Well, you could put it through a planer but then half of it would end up as sawdust, or you could resaw it, come up with two useful pieces of wood and a lot less waste. One thing I really like to do with resawing is to create a book-matched panel. What's that? Well, here's an example. The top of this box is book-matched. Now, we call it book-matching because you open the two pieces of wood up much like you would a book. Then when you join them together, you get this beautiful complementary grain pattern. It's almost identical on either side.
Book-matched panels can enhance a box lid, a cabinet door or the sides of a frame and panel cabinet. So how do you resaw? I'm glad you asked that. Resawing is pretty easy on a band saw but there are a few rules you can follow that will make your life even easier. For example, your stock should be prepared with two parallel faces and an edge that's 90 degrees to both of them so that you can balance on that edge as you're feeding it into the band saw. Now, with resawing, wider is always better with your band saw blade. Now, with our 15-inch band saw, we can go with a one-inch wide blade, but most 14-inch band saws will allow you take up to a three-quarters of an inch wide band saw blade and you can resaw just fine with that.

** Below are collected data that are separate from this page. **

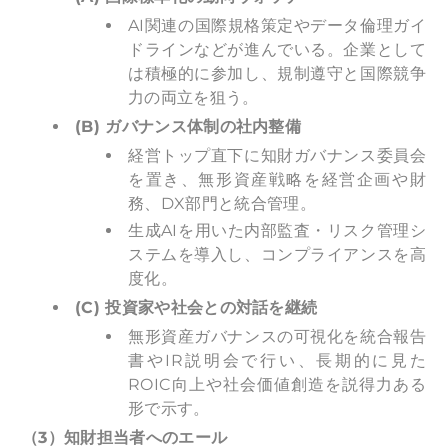
AI関連の国際規格策定やデータ倫理ガイ
ドラインなどが進んでいる。企業として
は積極的に参加し、規制遵守と国際競争
力の両立を狙う。
(B)
ガバナンス体制の社内整備
経営トップ直下に知財ガバナンス委員会
を置き、無形資産戦略を経営企画や財
務、DX部門と統合管理。
生成AIを用いた内部監査・リスク管理シ
ステムを導入し、コンプライアンスを高
度化。
(C)
投資家や社会との対話を継続
無形資産ガバナンスの可視化を統合報告
書やIR説明会で行い、長期的に見た
ROIC向上や社会価値創造を説得力ある
形で示す。
（3）知財担当者へのエール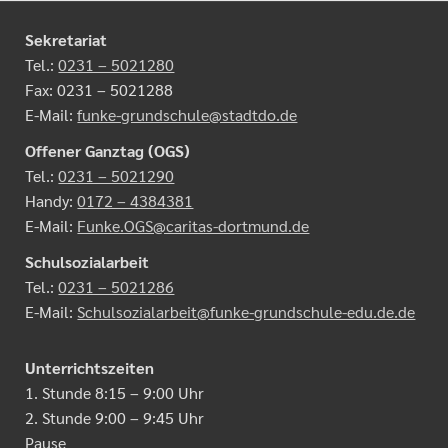
Sekretariat
Tel.:
0231 – 5021280
Fax: 0231 – 5021288
E-Mail:
funke-grundschule@stadtdo.de
Offener Ganztag (OGS)
Tel.:
0231 – 5021290
Handy:
0172 – 4384381
E-Mail:
Funke.OGS@caritas-dortmund.de
Schulsozialarbeit
Tel.:
0231 – 5021286
E-Mail:
Schulsozialarbeit@funke-grundschule-edu.de.de
Unterrichtszeiten
1. Stunde 8:15 – 9:00 Uhr
2. Stunde 9:00 – 9:45 Uhr
Pause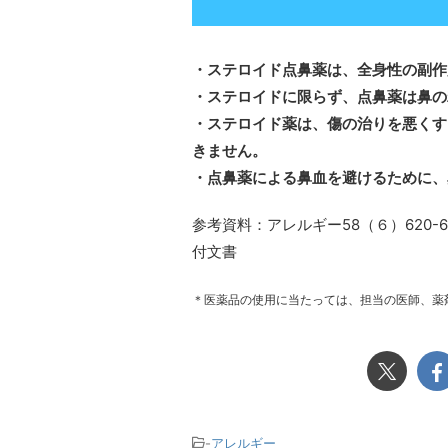
・ステロイド点鼻薬は、全身性の副作
・ステロイドに限らず、点鼻薬は鼻の
・ステロイド薬は、傷の治りを悪くす
きません。
・点鼻薬による鼻血を避けるために、
参考資料：アレルギー58（６）620-
付文書
＊医薬品の使用に当たっては、担当の医師、薬
-
アレルギー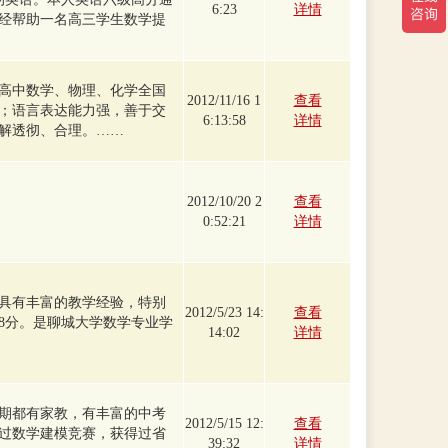
6:23
详情
经帮助一名高三学生数学提
高中数学、物理、化学全国
2012/11/16 1
查看
；语言表达能力强，善于交
6:13:58
详情
解透彻、合理。……
2012/10/20 2
查看
0:52:21
详情
具有丰富的教学经验，特别
2012/5/23 14:
查看
48分。是聊城大学数学专业学
14:02
详情
期都有家教，有丰富的中考
2012/5/15 12:
查看
过数学建模竞赛，获得过省
39:32
详情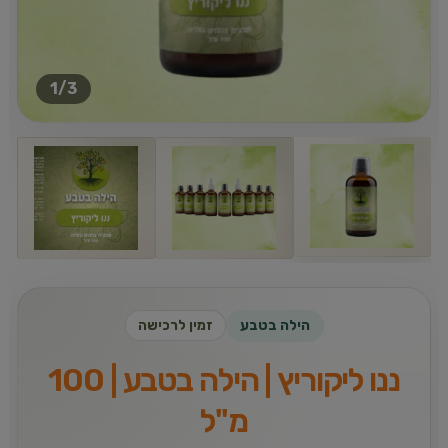
1
/3
הילה בטבע
זמין לרכישה
ננו ליקוריץ | הילה בטבע | 100
מ''ל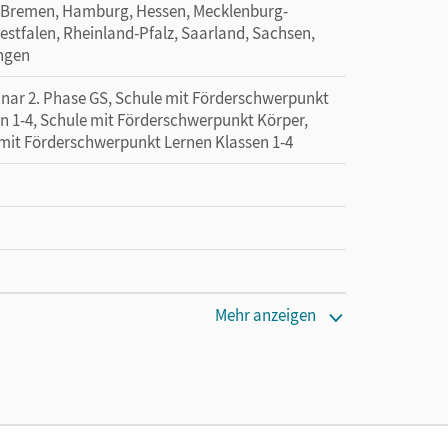
 Bremen, Hamburg, Hessen, Mecklenburg-
tfalen, Rheinland-Pfalz, Saarland, Sachsen,
ingen
minar 2. Phase GS, Schule mit Förderschwerpunkt
n 1-4, Schule mit Förderschwerpunkt Körper,
 mit Förderschwerpunkt Lernen Klassen 1-4
Mehr anzeigen
tzung des Unterrichtsmanagers solange das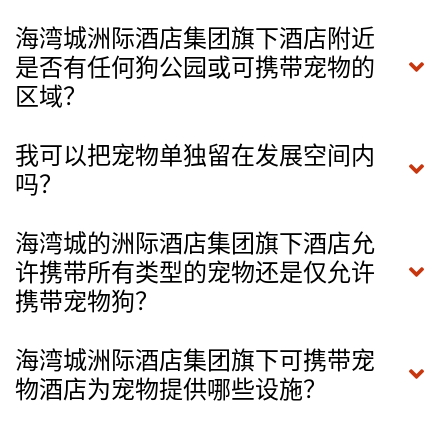
海湾城洲际酒店集团旗下酒店附近
是否有任何狗公园或可携带宠物的
区域？
我可以把宠物单独留在发展空间内
吗？
海湾城的洲际酒店集团旗下酒店允
许携带所有类型的宠物还是仅允许
携带宠物狗？
海湾城洲际酒店集团旗下可携带宠
物酒店为宠物提供哪些设施？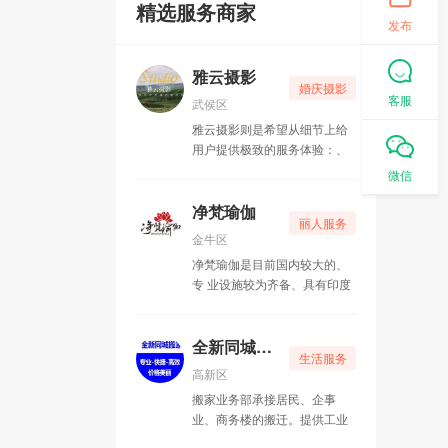
精选服务商家
发布
雅云摄影
婚庆摄影
客服
武侯区
雅云摄影则是希望从细节上给
用户提供极致的服务体验：、
贴心的移动换衣间、储存照片
微信
的U盘、包括特意为新人准备
的安心包（里面都是免费的一
净梵瑜伽
丽人服务
次性消耗品）、国际一线品牌
金牛区
化妆品等等，雅云团队都做了
净梵瑜伽是目前国内较大的、
精心的调研挑选与配备。
专 业设施较为齐备、具有印度
本土瑜伽风情的高档瑜伽会
馆。
全新同城搬家
生活服务
高新区
搬家业务部承接居民、企事
业、商务楼的搬迁。提供工业
搬场、小件运输，并为客户打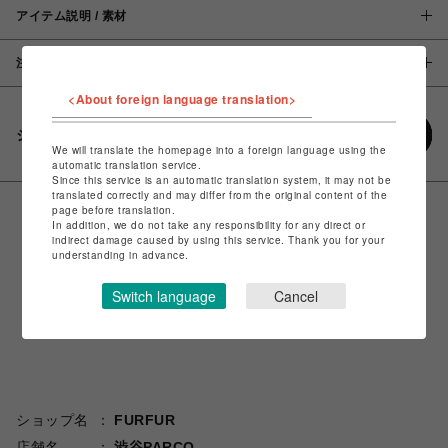
アイテム説明 / 素材
注意事項
<About foreign language translation>
シェアする
We will translate the homepage into a foreign language using the
automatic translation service.
Since this service is an automatic translation system, it may not be
translated correctly and may differ from the original content of the
page before translation.
In addition, we do not take any responsibility for any direct or
indirect damage caused by using this service. Thank you for your
understanding in advance.
Switch language
Cancel
ショップ名
FURFUR
店舗名
渋谷PARCO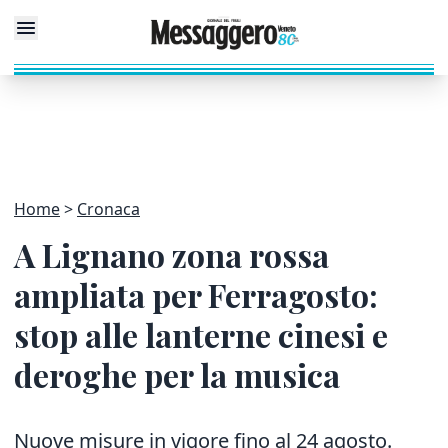
Home
Cronaca
A Lignano zona rossa
ampliata per Ferragosto:
stop alle lanterne cinesi e
deroghe per la musica
Nuove misure in vigore fino al 24 agosto.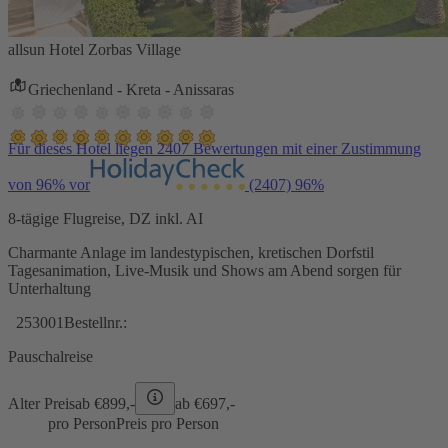
allsun Hotel Zorbas Village
Griechenland - Kreta - Anissaras
Für dieses Hotel liegen 2407 Bewertungen mit einer Zustimmung
von 96% vor
(2407)
96%
8-tägige Flugreise, DZ inkl. AI
Charmante Anlage im landestypischen, kretischen Dorfstil
Tagesanimation, Live-Musik und Shows am Abend sorgen für
Unterhaltung
253001
Bestellnr.:
Pauschalreise
Alter Preis
ab €
899,-
ab €
697,-
pro Person
Preis pro Person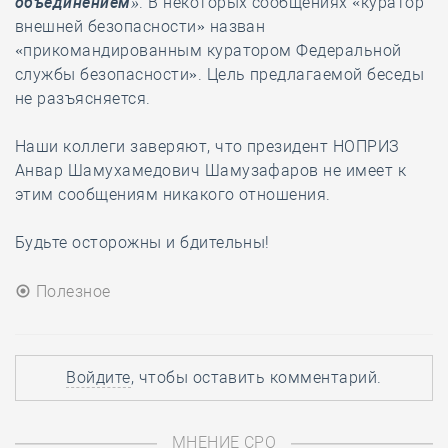
объединением»
. В некоторых сообщениях «куратор
внешней безопасности» назван
«прикомандированным куратором Федеральной
службы безопасности». Цель предлагаемой беседы
не разъясняется.
Наши коллеги заверяют, что президент НОПРИЗ
Анвар Шамухамедович Шамузафаров не имеет к
этим сообщениям никакого отношения.
Будьте осторожны и бдительны!
Полезное
Войдите
, чтобы оставить комментарий.
МНЕНИЕ СРО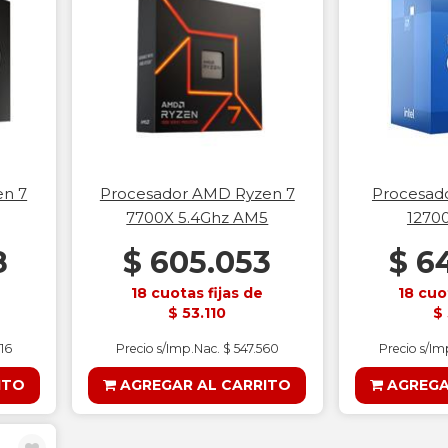
en 7
Procesador AMD Ryzen 7
Procesado
7700X 5.4Ghz AM5
12700
8
$ 605.053
$ 6
18 cuotas fijas de
18 cuo
$ 53.110
$
216
Precio s/Imp.Nac. $ 547.560
Precio s/I
ITO
AGREGAR AL CARRITO
AGREGA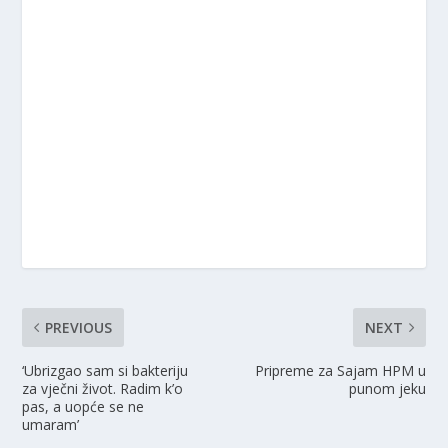
PREVIOUS
NEXT
‘Ubrizgao sam si bakteriju
Pripreme za Sajam HPM u
za vječni život. Radim k’o
punom jeku
pas, a uopće se ne
umaram’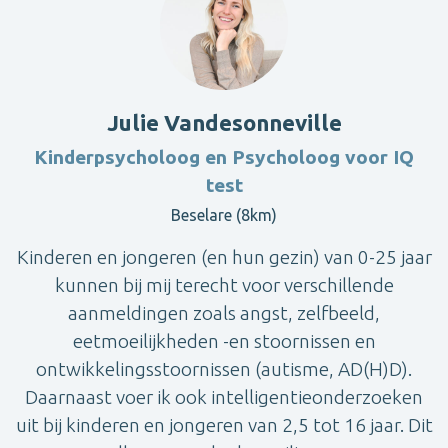
Julie Vandesonneville
Kinderpsycholoog en Psycholoog voor IQ
test
Beselare (8km)
Kinderen en jongeren (en hun gezin) van 0-25 jaar
kunnen bij mij terecht voor verschillende
aanmeldingen zoals angst, zelfbeeld,
eetmoeilijkheden -en stoornissen en
ontwikkelingsstoornissen (autisme, AD(H)D).
Daarnaast voer ik ook intelligentieonderzoeken
uit bij kinderen en jongeren van 2,5 tot 16 jaar. Dit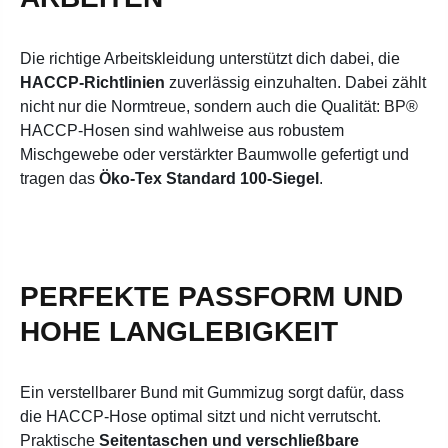
Die richtige Arbeitskleidung unterstützt dich dabei, die
HACCP-Richtlinien
zuverlässig einzuhalten. Dabei zählt
nicht nur die Normtreue, sondern auch die Qualität: BP®
HACCP-Hosen sind wahlweise aus robustem
Mischgewebe oder verstärkter Baumwolle gefertigt und
tragen das
Öko-Tex Standard 100-Siegel
.
PERFEKTE PASSFORM UND
HOHE LANGLEBIGKEIT
Ein verstellbarer Bund mit Gummizug sorgt dafür, dass
die HACCP-Hose optimal sitzt und nicht verrutscht.
Praktische
Seitentaschen und verschließbare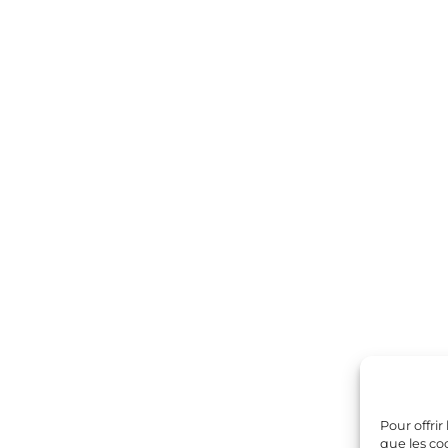
Pour offrir
que les co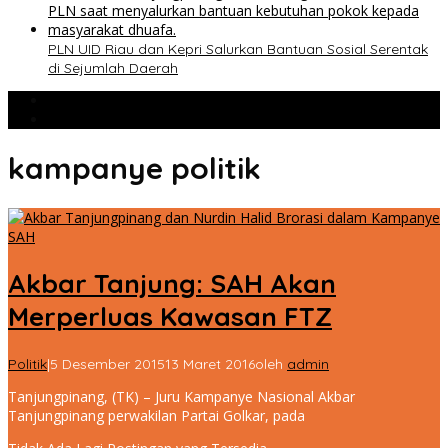
PLN UID Riau dan Kepri Salurkan Bantuan Sosial Serentak
di Sejumlah Daerah
Populer
Komentar
kampanye politik
Akbar Tanjung: SAH Akan
Merperluas Kawasan FTZ
Politik
|
5 Desember 2015
13 Maret 2016
oleh
admin
Tanjungpinang, (TK) – Juru Kampanye Nasional Akbar
Tanjungpinang perwakilan Partai Golkar, pada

It's also useful to have fewer teeth per inch on a resaw blade. Here we have three teeth per inch, which is about perfect. It cuts aggressively and clears sawdust effectively. It does leave a rougher cut, but you'll need to surface the resawing face anyway. Make your life easier with fewer teeth. Now, almost any band saw will resaw to one degree or another. There are some limiting factors, however. We've already talked about blade width, another one is the distance from the table top to the bottom of the blade guard. In this case, this side goes up to 14 inches with is pretty impressive.
The final one I think we should talk about is the motor size. On this big saw, we have a three horsepower motor. If you're using more typical 14-inch saw, you'll have a one and half or one and three-quarter horsepower motor. They'll work just fine. You just need to go a little slower. I spun the saw around to show you the last detail I want to talk about, it's the fence. You'll notice that there's a cylinder added to this fence here. Sometimes when you're cutting down the length of a board, the blade wants to wander, whether it's from grain pressure or the blade is not as sharp as it ought to be.
This fence allows you to adjust the angle of your board so that you can keep that blade dead center as you're making the entire cut. Now, this fence is made out of metal, but I've actually made point fences of my own on wood. Enough talking, let's get to rocking. Let me show you how to do a resaw cut. The point fence is adjusted to a position to stock as you engage the cut. Here the fence is set for a three-eighths inch thick cut. A slow steady feed rate works fast. Keep your fingers away from the blade. That's really all there is to it. Resawing is a great way to enhance your woodworking and save a little money as well.